Page 26 of Bossy Mess

She giggled too. This was nice. This was so nice that I wanted to just rewind the tape and start over from the beginning, getting to experience it all again. But even if I had that ability, I wouldn’t take it because I was too excited to find out what was going to happen next.

Or at least bask in the joy of cuddling with this beautiful, fascinating woman who was all mine.

But it was not to be.

Because, from downstairs, I heard the sound of the front door opening and slamming shut.

Somebody else was in the house.

CHAPTER11

***SLOANE***

“What’s that?” I asked.

It was a stupid question. I knew exactly what it was. It was the sound of someone — or someones — coming in the house. And, almost immediately, I knew who it was.

“I told you everything would be fine,” Marty said.

“It didn’t look so fine on the TV.” That was Rebecca. The two of them couldn’t be near each other for more than ten seconds without opening their mouths and arguing with each other. “And it wouldn’t have been fine if it wasn’t for the sandbags.”

Wesley listened intently, his ears alert like a guard dog.

“What do we do?” I whispered.

“Hide under the blanket,” he said. “I’ll handle this.”

He crawled out of the bed.

“But Wesley,” I told him, “you don’t have any clothes.”

The clothes were still in the dryer — on tumble dry low — and we both had nothing to wear. Under different circumstances, I would have loved to lay there in bed and run my eyes over his shockingly muscular body. Seriously, why was a guy who looked like that hiding some of his best assets underneath a suit day in and day out?

“I’ll figure something out,” he said. “Maybe they won’t even come up here.”

He put his ear to the door, though that was completely unnecessary. Marty and Rebecca were loud enough to be heard halfway down the block.

“Well, who set up the sandbags?” Rebecca asked.

“Probably one of the neighbors.”

“Oh yeah right,” she said. “They wouldn’t piss on you to put out a fire. You think they’d come out in the pouring rain to protect our house?”

“They want the house to sell just as much as we do,” Marty told her. “They’re looking out for us. What are you thinking?”

“I’m just worried someone broke in,” Rebecca said. “The key is just out there in the lockbox. Anyone with the combination could be squatting in our house.”

Marty laughed. “Let me get this straight. You think somebody set the sandbags up and then broke into the house?”

“No, dumbshit, I think somebody has been living in our house and didn’t want it to flood.”

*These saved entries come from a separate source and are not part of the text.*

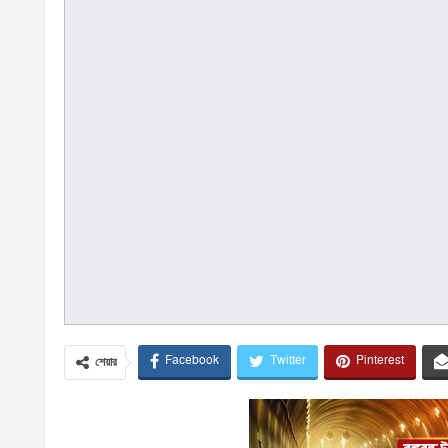
Facebook
Twitter
Pinterest
শেয়ার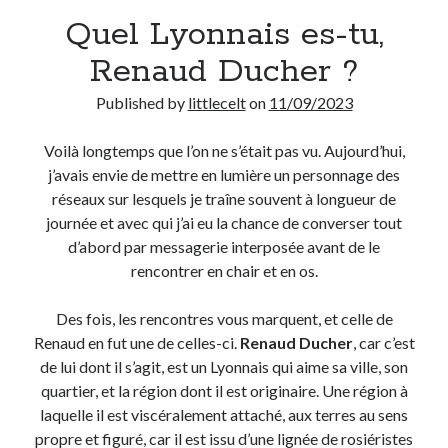
Quel Lyonnais es-tu,
Derniers Commentaires
Renaud Ducher ?
Entretien ménager
dans
T’as vu quoi ? #52
Published by
littlecelt
on
11/09/2023
JF
dans
C’était pas mieux avant… à Lyon
littlecelt
dans
Comment j’ai opéré ma vélorution toute personnelle
Voilà longtemps que l’on ne s’était pas vu. Aujourd’hui,
Anthony
dans
Comment j’ai opéré ma vélorution toute personnelle
j’avais envie de mettre en lumière un personnage des
Renaud Ducher
dans
Comment j’ai opéré ma vélorution toute
réseaux sur lesquels je traîne souvent à longueur de
personnelle
journée et avec qui j’ai eu la chance de converser tout
d’abord par messagerie interposée avant de le
rencontrer en chair et en os.
Commentaires récents
Entretien ménager
dans
T’as vu quoi ? #52
Des fois, les rencontres vous marquent, et celle de
JF
dans
C’était pas mieux avant… à Lyon
Renaud en fut une de celles-ci.
Renaud Ducher
, car c’est
littlecelt
dans
Comment j’ai opéré ma vélorution toute personnelle
de lui dont il s’agit, est un Lyonnais qui aime sa ville, son
Anthony
dans
Comment j’ai opéré ma vélorution toute personnelle
quartier, et la région dont il est originaire. Une région à
Renaud Ducher
dans
Comment j’ai opéré ma vélorution toute
laquelle il est viscéralement attaché, aux terres au sens
personnelle
propre et figuré, car il est issu d’une lignée de rosiéristes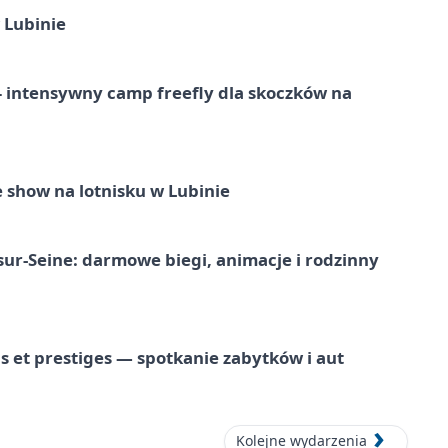
 Lubinie
 – intensywny camp freefly dla skoczków na
 show na lotnisku w Lubinie
-sur-Seine: darmowe biegi, animacje i rodzinny
 et prestiges — spotkanie zabytków i aut
Kolejne wydarzenia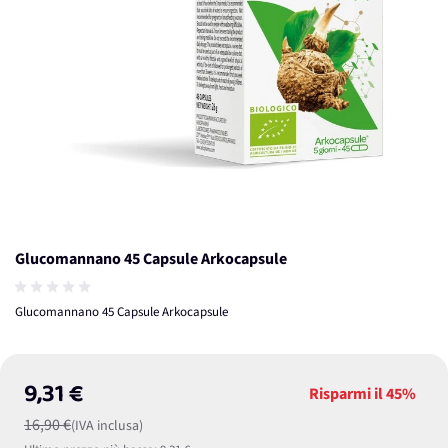
Glucomannano 45 Capsule Arkocapsule
Glucomannano 45 Capsule Arkocapsule
9,31 €
Risparmi il
45%
16,90 €
(IVA inclusa)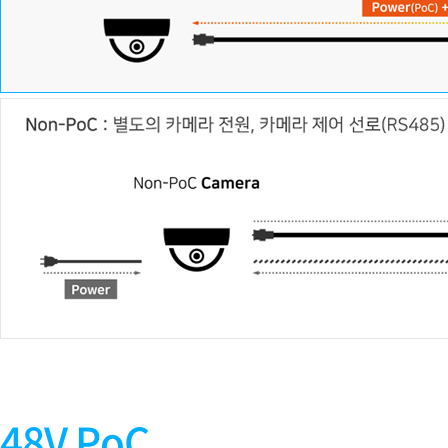
48V PoC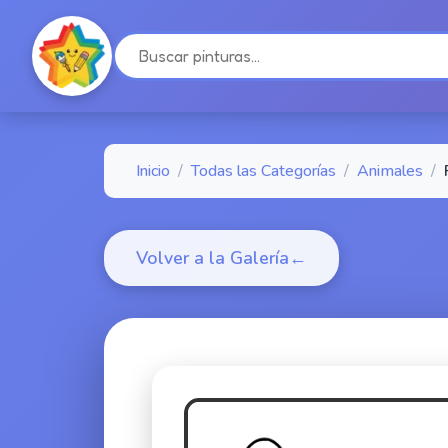
Inicio
/
Todas las Categorías
/
Animales
/
Volver a la Galería
←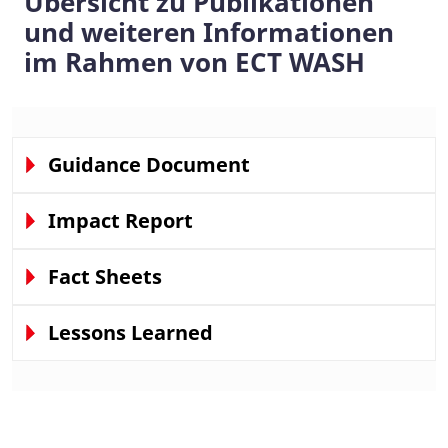
Übersicht zu Publikationen
und weiteren Informationen
im Rahmen von ECT WASH
Guidance Document
Impact Report
Fact Sheets
Lessons Learned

It was fascinating to listen to them because they were both complete idiots and whatever they fought about, neither one had a tenable position. When Wesley and I were talking about it in the car, we didn’t fully consider the possibility that we didn’t need to take either of their sides because the right thing to do was to just hate both of them.

“Look,” Rebecca said. “Wet footprints on the floor. And look! They’re moving away from the door.”

“Whoa whoa whoa, Ms. Murder She Wrote, nothing gets by you.”

“It’s Ms. Jessica Fletcher, Ding Dong. Would it kill you to just not say anything? Or maybe, ‘Yes, Rebecca, you’re right’?”